The National Board of Directors & Staff of More Light Presbyterians
wish to congratulate Dr. Donna Riley, longtime MLP supporter and one of
our distinguished former Co-Moderators, for being selected to receive
the GLBTA Educator of the Year Award from the National Organization of
Gay and Lesbian Scientists and Technical Professionals. Donna serves
as an Associate Professor of Engineering at Smith College, Northampton,
Mass. Congratulations Donna!
National Organization of Gay and Lesbian Scientists and Technical Professionals
2010 Recognition Awards
The NOGLSTP Recognition Awards were established as a means of
identifying, honoring, and documenting the contributions of outstanding
GLBT science, engineering and technology professionals, as well as
corporations, academic institutions, and businesses that support GLBT
professionals in the fields of science and technology.
NOGLSTP is pleased to announce the recipients of the 2010 Recognition Award for Outstanding GLBT Engineer, Scientist, and Educator of the Year: Jay Keasling, Jesse Michel Bering, and Donna Riley. These awards will be presented at our Annual Recognition Awards Reception on Sunday February 21, 2010 at the San Diego Marriot Hotel, during the AAAS Annual Meeting. All interested people are welcome to attend.
The GLBTA Educator of the Year award, reserved for the GLBTA Educator who has enabled significant growth for GLBT students in science or technology - through teaching, counseling, advocacy, role modeling, or other educational roles, goes to Dr. Donna Riley, Associate Professor of Engineering at Smith College. Dr. Riley is a founding faculty member in the Picker Engineering Program at Smith College and an out bisexual woman who has been active in LGBT political movements for 19 years. Smith College has a history of being a lesbian and bi-friendly campus, often recognized in the Advocate magazine’s list of LGBT-friendly colleges. More recently, transgender students at Smith and queer students of color at Smith have organized to expand the tradition of inclusivity and affirmation. Smith is the first women’s college in the country to offer a degree in engineering.
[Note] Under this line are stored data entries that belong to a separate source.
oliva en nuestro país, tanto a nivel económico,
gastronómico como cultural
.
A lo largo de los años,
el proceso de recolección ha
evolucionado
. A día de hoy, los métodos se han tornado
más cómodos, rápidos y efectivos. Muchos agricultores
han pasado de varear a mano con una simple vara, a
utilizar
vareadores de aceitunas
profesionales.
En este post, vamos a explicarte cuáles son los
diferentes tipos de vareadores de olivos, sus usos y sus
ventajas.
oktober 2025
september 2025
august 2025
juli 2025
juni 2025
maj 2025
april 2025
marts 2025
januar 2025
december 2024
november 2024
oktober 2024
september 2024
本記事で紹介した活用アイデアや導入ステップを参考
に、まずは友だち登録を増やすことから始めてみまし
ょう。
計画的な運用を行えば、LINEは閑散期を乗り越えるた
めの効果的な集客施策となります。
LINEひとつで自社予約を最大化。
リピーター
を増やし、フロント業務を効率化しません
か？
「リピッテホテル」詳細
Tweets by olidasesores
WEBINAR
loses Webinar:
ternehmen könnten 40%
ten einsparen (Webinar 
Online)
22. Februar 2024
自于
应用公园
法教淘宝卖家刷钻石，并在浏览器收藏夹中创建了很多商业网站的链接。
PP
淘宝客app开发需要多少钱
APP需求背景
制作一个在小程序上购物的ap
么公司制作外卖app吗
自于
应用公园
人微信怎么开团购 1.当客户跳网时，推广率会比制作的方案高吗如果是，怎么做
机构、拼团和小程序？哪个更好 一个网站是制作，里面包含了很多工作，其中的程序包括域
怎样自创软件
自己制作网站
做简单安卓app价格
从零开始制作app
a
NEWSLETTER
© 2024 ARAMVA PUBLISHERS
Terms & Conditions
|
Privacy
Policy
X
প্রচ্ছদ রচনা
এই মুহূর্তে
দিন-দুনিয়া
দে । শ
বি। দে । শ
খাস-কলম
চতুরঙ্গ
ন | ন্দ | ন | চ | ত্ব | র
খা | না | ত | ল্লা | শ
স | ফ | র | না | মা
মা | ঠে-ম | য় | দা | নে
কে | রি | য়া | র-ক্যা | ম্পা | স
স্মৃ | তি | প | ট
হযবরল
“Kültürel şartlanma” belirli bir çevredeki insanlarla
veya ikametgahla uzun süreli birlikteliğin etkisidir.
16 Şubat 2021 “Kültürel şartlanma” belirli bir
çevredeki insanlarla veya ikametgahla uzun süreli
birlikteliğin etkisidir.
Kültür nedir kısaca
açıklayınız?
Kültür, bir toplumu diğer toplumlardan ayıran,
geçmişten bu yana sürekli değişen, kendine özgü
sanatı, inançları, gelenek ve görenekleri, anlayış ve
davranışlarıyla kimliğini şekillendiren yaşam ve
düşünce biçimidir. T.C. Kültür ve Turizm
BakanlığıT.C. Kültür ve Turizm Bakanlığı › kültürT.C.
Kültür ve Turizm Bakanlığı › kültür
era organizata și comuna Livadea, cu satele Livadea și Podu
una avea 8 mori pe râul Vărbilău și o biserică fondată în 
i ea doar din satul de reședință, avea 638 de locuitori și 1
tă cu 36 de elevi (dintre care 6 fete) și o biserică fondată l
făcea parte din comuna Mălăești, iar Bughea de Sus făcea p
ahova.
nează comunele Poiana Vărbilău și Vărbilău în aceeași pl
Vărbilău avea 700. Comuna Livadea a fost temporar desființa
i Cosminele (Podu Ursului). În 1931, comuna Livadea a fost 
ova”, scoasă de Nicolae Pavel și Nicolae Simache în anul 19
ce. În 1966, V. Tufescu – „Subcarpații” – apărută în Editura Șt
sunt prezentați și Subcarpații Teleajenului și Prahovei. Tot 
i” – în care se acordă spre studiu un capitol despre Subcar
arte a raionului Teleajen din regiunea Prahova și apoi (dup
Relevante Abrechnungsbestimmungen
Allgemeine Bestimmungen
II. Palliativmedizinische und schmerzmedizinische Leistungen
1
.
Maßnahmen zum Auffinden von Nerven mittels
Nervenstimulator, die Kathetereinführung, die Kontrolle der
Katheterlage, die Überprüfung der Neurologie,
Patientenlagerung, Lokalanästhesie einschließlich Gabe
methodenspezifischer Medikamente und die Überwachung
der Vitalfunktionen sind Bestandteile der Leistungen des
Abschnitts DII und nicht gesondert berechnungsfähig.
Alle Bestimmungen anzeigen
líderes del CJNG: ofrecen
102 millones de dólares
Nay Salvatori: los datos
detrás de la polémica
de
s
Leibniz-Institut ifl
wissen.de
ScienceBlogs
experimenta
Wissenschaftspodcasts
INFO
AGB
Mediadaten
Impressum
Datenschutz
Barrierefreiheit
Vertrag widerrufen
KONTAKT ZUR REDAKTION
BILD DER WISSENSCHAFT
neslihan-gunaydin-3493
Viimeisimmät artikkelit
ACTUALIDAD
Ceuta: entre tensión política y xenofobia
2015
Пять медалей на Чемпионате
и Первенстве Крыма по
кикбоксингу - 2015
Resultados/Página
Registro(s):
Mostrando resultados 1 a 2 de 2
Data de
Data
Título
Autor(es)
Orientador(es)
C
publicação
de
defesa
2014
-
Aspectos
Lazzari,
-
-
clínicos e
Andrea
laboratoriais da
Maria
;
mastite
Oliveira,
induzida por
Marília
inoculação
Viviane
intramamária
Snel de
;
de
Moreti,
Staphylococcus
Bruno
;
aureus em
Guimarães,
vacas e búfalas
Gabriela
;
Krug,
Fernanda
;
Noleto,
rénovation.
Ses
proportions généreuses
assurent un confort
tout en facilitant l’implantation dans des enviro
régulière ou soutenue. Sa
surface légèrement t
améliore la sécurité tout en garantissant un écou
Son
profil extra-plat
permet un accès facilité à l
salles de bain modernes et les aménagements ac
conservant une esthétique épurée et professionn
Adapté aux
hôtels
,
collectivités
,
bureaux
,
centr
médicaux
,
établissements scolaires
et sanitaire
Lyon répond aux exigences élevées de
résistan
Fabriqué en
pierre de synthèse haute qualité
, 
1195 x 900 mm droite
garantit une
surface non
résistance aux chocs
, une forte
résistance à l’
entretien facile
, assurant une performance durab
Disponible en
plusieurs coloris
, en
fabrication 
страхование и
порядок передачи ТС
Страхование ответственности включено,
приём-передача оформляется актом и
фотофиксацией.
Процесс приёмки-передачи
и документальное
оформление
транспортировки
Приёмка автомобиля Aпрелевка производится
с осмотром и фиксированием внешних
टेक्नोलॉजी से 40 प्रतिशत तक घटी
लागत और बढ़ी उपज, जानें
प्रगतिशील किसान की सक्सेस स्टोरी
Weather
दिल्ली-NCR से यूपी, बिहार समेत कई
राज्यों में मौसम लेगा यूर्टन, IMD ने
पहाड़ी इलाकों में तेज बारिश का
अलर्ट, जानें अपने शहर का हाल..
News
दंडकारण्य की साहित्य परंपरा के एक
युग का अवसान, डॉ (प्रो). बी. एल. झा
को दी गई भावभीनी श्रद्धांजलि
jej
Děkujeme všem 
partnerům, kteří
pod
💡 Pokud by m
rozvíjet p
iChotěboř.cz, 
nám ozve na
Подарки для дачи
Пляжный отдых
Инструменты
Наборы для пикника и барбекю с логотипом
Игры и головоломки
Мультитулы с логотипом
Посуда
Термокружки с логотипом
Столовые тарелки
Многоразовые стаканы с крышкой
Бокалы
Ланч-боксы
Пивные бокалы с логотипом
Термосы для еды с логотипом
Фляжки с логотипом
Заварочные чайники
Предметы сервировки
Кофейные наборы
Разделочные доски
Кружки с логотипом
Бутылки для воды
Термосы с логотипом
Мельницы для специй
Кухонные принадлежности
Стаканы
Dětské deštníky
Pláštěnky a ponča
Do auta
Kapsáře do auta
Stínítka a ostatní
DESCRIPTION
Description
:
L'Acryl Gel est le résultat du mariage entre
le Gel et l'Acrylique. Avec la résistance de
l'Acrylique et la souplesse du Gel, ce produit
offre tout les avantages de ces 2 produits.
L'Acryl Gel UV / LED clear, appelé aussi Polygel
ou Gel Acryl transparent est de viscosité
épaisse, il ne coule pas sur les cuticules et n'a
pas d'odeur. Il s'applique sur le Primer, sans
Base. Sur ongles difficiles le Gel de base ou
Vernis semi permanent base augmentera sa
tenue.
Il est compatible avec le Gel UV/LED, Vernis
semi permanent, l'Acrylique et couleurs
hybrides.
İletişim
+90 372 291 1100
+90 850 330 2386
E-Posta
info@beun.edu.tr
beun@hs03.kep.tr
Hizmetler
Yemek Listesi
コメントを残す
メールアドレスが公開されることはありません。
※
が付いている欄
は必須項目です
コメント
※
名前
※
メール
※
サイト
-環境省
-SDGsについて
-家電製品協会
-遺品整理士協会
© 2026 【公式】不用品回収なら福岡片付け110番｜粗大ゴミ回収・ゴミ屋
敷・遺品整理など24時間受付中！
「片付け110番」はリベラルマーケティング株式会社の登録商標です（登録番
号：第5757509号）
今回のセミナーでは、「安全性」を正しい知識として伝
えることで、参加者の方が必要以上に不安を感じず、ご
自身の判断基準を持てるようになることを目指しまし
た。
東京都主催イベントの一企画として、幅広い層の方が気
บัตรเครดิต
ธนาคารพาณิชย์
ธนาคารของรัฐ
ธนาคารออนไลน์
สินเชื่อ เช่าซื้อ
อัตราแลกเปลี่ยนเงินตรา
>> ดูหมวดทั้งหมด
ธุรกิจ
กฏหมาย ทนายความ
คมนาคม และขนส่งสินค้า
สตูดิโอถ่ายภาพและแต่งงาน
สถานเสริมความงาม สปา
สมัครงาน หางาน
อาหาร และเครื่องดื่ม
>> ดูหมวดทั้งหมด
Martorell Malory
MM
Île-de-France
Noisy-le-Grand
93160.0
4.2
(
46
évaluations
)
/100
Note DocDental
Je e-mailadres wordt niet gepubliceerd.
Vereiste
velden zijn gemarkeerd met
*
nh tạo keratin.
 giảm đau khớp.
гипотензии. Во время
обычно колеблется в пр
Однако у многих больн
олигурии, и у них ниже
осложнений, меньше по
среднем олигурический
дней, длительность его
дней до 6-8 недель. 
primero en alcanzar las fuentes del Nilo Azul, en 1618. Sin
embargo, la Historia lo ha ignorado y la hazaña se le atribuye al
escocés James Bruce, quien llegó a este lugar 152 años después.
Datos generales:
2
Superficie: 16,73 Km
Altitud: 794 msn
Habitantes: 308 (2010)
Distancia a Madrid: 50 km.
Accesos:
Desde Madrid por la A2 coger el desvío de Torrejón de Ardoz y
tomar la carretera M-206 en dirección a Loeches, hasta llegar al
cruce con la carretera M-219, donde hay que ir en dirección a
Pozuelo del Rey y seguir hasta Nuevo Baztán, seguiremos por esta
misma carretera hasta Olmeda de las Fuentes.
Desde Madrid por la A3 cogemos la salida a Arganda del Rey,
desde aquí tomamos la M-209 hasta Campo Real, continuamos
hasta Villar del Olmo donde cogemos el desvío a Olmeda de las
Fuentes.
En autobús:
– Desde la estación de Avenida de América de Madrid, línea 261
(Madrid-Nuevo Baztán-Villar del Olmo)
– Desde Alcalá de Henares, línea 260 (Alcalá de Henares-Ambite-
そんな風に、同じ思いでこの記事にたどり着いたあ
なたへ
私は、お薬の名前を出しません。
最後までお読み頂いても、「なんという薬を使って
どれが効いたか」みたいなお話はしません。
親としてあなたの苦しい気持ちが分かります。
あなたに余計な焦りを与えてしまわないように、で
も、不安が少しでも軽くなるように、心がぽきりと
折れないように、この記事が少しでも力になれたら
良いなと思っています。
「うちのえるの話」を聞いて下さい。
In addition to serving as a role model for queer engineers on campus, Dr. Riley also works to include a focus on LGBT issues in her scholarship. She wrote an article in a special diversity issue of the journal Leadership and Management in Engineering introducing LGBT issues for practitioners and identifying ways to make workplaces more LGBT-friendly. In behind-the-scenes ways in her editorial work and professional service, Dr. Riley works to promote scholarship in engineering education that includes a focus on LGBT students and cultures of heterosexism and homo-, bi-, and trans-phobia. Often such work has difficulty finding a home because the field of engineering education has yet to recognize and respond to what gender studies scholars call “intersectionality” – the reality that people hold multiple identities at once as people with gender identities, races and ethnicities, abilities, sexual orientations, and social class, among others. Thus LGBT articles can be lost in a shuffle that seeks to categorize articles as either about “women in engineering” or about “minorities in engineering.” In her book Engineering and Social Justice (Morgan and Claypool, 2008), Riley includes a section on Homophobia and Heterosexism in engineering, and refers throughout the book to LGBT issues including same-sex marriage, heteronormativity in engineering textbooks, and LGBT activism in a number of contexts.
Dr. Riley is out in articles on her experiences as a woman in engineering as well as in work on engineering education. In her teaching, Dr. Riley employs liberative pedagogies – that is, feminist, critical, and queer pedagogies that seek to empower students as scholars and as whole people by turning a focus to power relations in the classroom, as well as in the larger world.